The drug, Saxagliptin, is protected and covered by Indian patent no 206543 (Patent) titled “A cyclopropyl-fused pyrrolidine-based compound”, granted on April 30, 2007 to Bristol-Myers Squibb Company (BMS). BMS assigned the ownership rights on the patent to AstraZeneca AB on April 3, 2014. Saxagliptin is a dipeptidyl peptidase-4 inhibitor, used to treat type II diabetes mellitus by achieving glycemic control without accompanying weight gain.
The applicant has filed the CL application under section 84(1) of The Patents Act, 1970.
In the CL application, Lee Pharma has argued that reasonable requirements of the public had not been satisfied: The CL applicant had stated that the quantity of Saxagliptin in the market fulfilled only 0.23 per cent of the market’s needs and hence there was a shortage of more than 99 per cent of the drug in the market.
It said that the patented invention was not available to the public at a reasonably affordable price as the cost incurred for the importation of Saxagliptin was only Rs.0.80 - 0.92 per tablet, whereas it was being sold in the market for Rs.41-45 per tablet. The company further said that the patented invention had not been worked in the territory of India. Even after about 8 years from grant of the patent, no efforts had been taken to manufacture Saxagliptin in India and the working of the patent was being hindered by importation of the patented product from abroad.
The CL applicant has further stated that they had made a request to AstraZeneca for a voluntary license for the patent, in reply to which, clarifications had been sought by AstraZeneca regarding the CL applicant’s manufacturing capabilities.

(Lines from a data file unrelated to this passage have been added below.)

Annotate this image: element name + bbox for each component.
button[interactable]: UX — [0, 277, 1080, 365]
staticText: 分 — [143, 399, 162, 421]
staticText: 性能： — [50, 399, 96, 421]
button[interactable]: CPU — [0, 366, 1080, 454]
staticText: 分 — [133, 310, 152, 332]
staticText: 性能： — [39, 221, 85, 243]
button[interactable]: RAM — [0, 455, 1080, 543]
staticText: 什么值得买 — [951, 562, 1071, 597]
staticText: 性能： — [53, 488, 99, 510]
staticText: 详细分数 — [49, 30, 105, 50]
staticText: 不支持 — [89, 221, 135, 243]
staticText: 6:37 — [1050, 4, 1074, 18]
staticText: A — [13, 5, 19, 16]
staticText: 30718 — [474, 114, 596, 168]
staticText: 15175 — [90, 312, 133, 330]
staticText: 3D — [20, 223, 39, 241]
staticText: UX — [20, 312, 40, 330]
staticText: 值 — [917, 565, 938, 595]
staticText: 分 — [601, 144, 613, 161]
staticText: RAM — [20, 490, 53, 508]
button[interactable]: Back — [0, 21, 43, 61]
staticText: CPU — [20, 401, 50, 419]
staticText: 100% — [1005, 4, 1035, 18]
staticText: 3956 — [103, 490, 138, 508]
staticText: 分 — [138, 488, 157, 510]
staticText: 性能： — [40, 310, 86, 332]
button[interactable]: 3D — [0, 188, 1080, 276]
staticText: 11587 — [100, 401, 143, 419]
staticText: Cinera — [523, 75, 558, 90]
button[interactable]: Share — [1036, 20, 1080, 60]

After providing the clarifications, despite repeated reminders, AstraZeneca did not reply regarding issuance/refusal of the license.
This is the third CL application to be filed in India so far. The first CL application was filed by Natco Pharma Limited in respect of patent no 215758, held by German drug major Bayer Corporation for the cancer drug Nexavar and it was found that all three conditions under section 84(1) of The Patents Act, 1970 had been satisfied, leading to grant of the CL.

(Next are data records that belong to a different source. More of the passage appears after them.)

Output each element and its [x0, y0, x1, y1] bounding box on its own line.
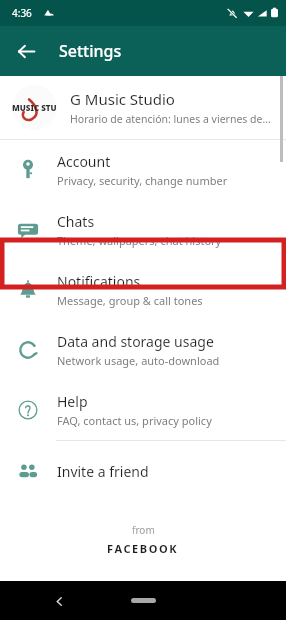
staticText: FACEBOOK [107, 541, 179, 556]
staticText: Chats [57, 212, 95, 231]
staticText: Account [57, 152, 111, 171]
staticText: Help [57, 392, 88, 411]
button[interactable]: Chats [0, 200, 286, 260]
staticText: FAQ, contact us, privacy policy [57, 413, 212, 428]
staticText: Theme, wallpapers, chat history [57, 233, 222, 248]
button[interactable]: Home [131, 598, 156, 603]
staticText: 4:36 [12, 6, 32, 20]
staticText: G Music Studio [70, 89, 175, 109]
staticText: from [132, 523, 155, 537]
staticText: Settings [59, 40, 122, 62]
staticText: Privacy, security, change number [57, 173, 228, 188]
button[interactable]: Back [44, 586, 74, 616]
staticText: Data and storage usage [57, 332, 214, 351]
button[interactable]: Notifications [0, 260, 286, 320]
staticText: Notifications [57, 272, 141, 291]
staticText: Message, group & call tones [57, 293, 203, 308]
button[interactable]: Invite a friend [0, 441, 286, 501]
button[interactable]: MUSIC STUDIO [0, 76, 286, 139]
staticText: MUSIC STUDIO [12, 102, 57, 113]
staticText: Network usage, auto-download [57, 353, 220, 368]
button[interactable]: Data and storage usage [0, 320, 286, 380]
button[interactable]: Back [10, 35, 42, 67]
button[interactable]: Account [0, 140, 286, 200]
staticText: Horario de atención: lunes a viernes de… [70, 112, 271, 126]
staticText: Invite a friend [57, 462, 149, 481]
button[interactable]: Help [0, 380, 286, 440]
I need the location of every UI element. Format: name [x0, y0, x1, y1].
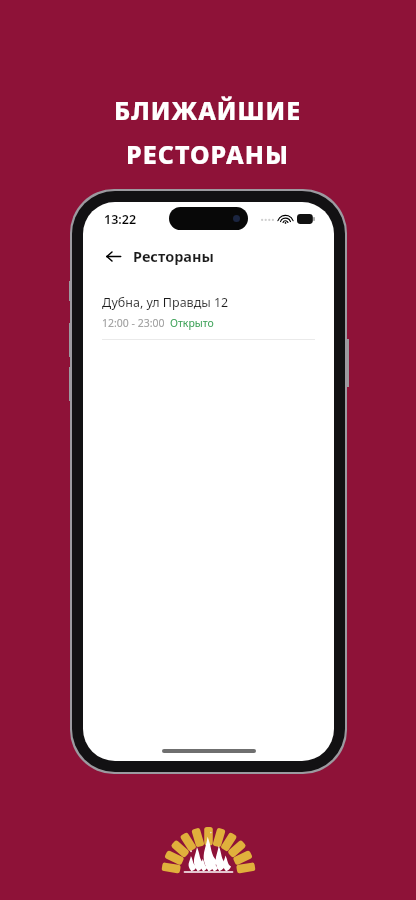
other: Wood fired oven logo — [160, 800, 257, 875]
button[interactable]: Back — [83, 236, 334, 276]
staticText: РЕСТОРАНЫ — [126, 137, 290, 171]
button[interactable]: Back — [102, 245, 124, 267]
staticText: Дубна, ул Правды 12 — [102, 294, 229, 311]
staticText: Открыто — [170, 316, 214, 330]
staticText: БЛИЖАЙШИЕ — [114, 93, 302, 127]
staticText: 12:00 - 23:00 — [102, 316, 165, 330]
staticText: 13:22 — [104, 211, 137, 228]
button[interactable]: Дубна, ул Правды 12 — [83, 294, 334, 340]
staticText: Рестораны — [133, 246, 214, 266]
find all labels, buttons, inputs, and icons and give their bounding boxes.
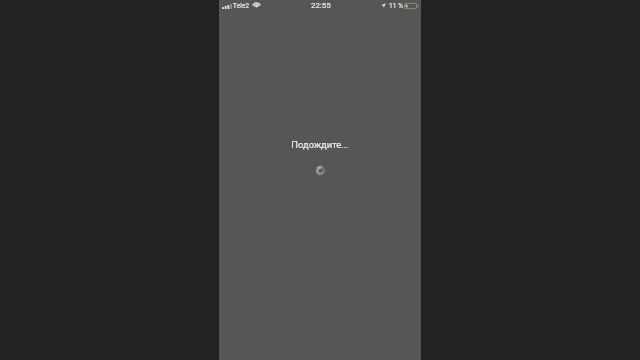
other: Battery 11 percent, low power mode: [404, 3, 419, 9]
other: Wi-Fi connected: [253, 2, 260, 7]
staticText: 22:55: [311, 1, 331, 10]
staticText: 11 %: [389, 2, 403, 10]
staticText: Подождите...: [291, 139, 349, 150]
other: Loading: [316, 166, 325, 175]
other: Cellular signal strength: [222, 4, 232, 9]
staticText: Tele2: [233, 2, 250, 9]
other: Location services active: [381, 3, 386, 8]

The second CL application had been filed by BDR Pharmaceuticals International Private Limited in respect of patent no 203937 for anti-cancer drug Dasatinib, patented by BMS. The CL application was rejected in this case since BDR had failed to make out a prima facie case for grant of a CL i.e., BDR had not made a sufficient attempt to procure a voluntary license from the patentee.